Exercise goal:
Every line from the one with "Acceder (260, 1043)" up to and including the one with "Allied Health (22, 2138)" is to be output exactly as it appears below; pictures are not.

Record extracts:

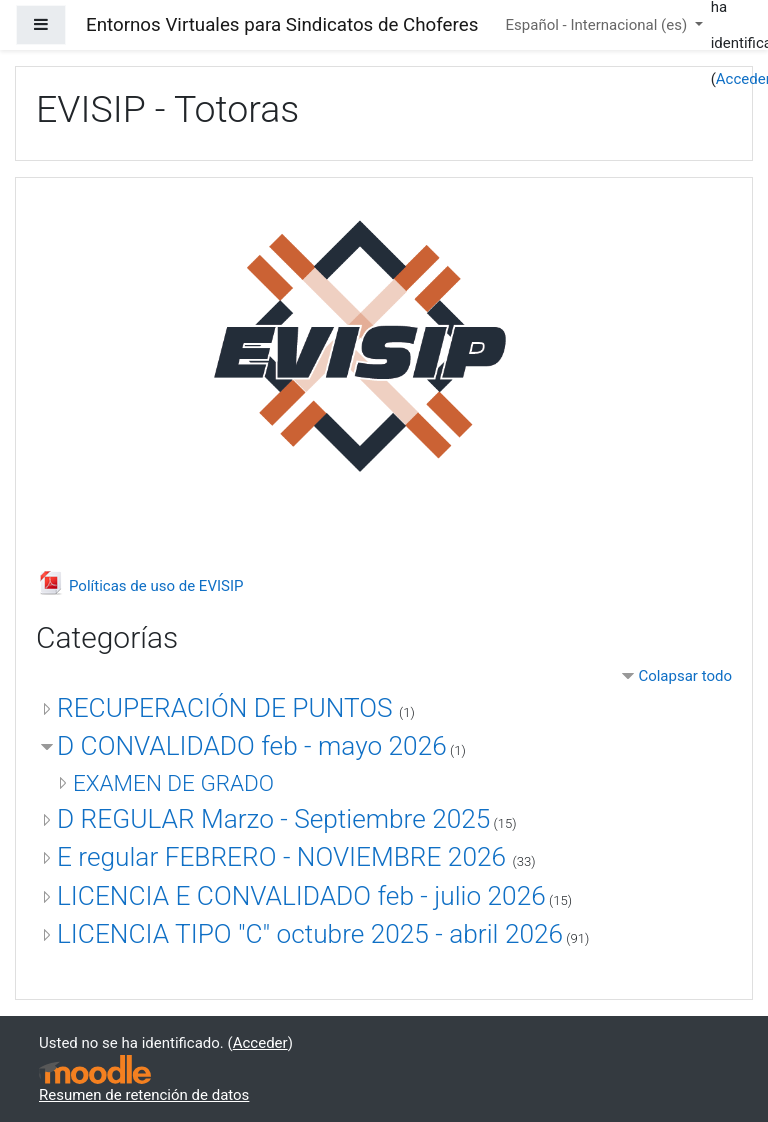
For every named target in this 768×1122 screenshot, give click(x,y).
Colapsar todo (685, 676)
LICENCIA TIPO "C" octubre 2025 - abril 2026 (310, 934)
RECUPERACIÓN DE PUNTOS (228, 708)
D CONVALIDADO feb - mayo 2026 (252, 746)
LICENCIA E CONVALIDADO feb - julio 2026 (301, 896)
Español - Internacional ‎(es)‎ (598, 25)
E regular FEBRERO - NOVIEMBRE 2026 (284, 857)
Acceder (260, 1043)
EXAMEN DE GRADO (173, 783)
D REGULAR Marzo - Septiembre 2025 (273, 819)
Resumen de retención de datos (144, 1095)
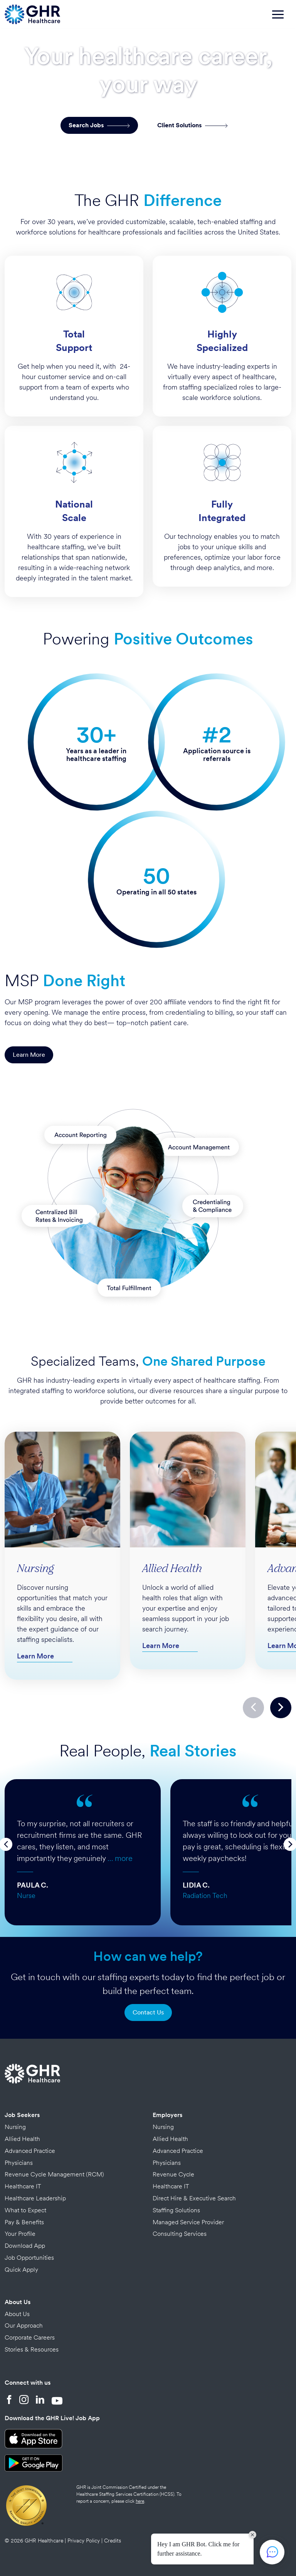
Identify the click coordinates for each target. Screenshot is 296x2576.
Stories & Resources (32, 2349)
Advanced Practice (30, 2150)
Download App (25, 2245)
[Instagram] (24, 2400)
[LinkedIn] (40, 2400)
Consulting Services (180, 2233)
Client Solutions (192, 125)
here (140, 2501)
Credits (112, 2540)
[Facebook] (9, 2400)
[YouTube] (57, 2400)
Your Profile (20, 2233)
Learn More (29, 1054)
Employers (167, 2115)
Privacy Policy (83, 2540)
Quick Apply (21, 2269)
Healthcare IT (23, 2186)
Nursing (15, 2127)
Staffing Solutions (176, 2210)
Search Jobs (99, 125)
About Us (17, 2302)
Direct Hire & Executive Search (194, 2198)
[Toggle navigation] (281, 18)
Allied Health (22, 2138)
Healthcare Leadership (35, 2198)
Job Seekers (22, 2115)
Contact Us (148, 2012)
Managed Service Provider (188, 2222)
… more (120, 1858)
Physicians (19, 2162)
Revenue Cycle (173, 2174)
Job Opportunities (29, 2257)
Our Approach (24, 2325)
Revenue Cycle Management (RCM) (54, 2174)
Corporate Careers (30, 2337)
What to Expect (25, 2210)
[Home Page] (32, 13)
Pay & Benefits (24, 2222)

Result:
Acceder (260, 1043)
EXAMEN DE GRADO (173, 783)
D REGULAR Marzo - Septiembre 2025 (273, 819)
Resumen de retención de datos (144, 1095)
Identify the click coordinates for each target. Screenshot is 296x2576.
Stories & Resources (32, 2349)
Advanced Practice (30, 2150)
Download App (25, 2245)
[Instagram] (24, 2400)
[LinkedIn] (40, 2400)
Consulting Services (180, 2233)
Client Solutions (192, 125)
here (140, 2501)
Credits (112, 2540)
[Facebook] (9, 2400)
[YouTube] (57, 2400)
Your Profile (20, 2233)
Learn More (29, 1054)
Employers (167, 2115)
Privacy Policy (83, 2540)
Quick Apply (21, 2269)
Healthcare IT (23, 2186)
Nursing (15, 2127)
Staffing Solutions (176, 2210)
Search Jobs (99, 125)
About Us (17, 2302)
Direct Hire & Executive Search (194, 2198)
[Toggle navigation] (281, 18)
Allied Health (22, 2138)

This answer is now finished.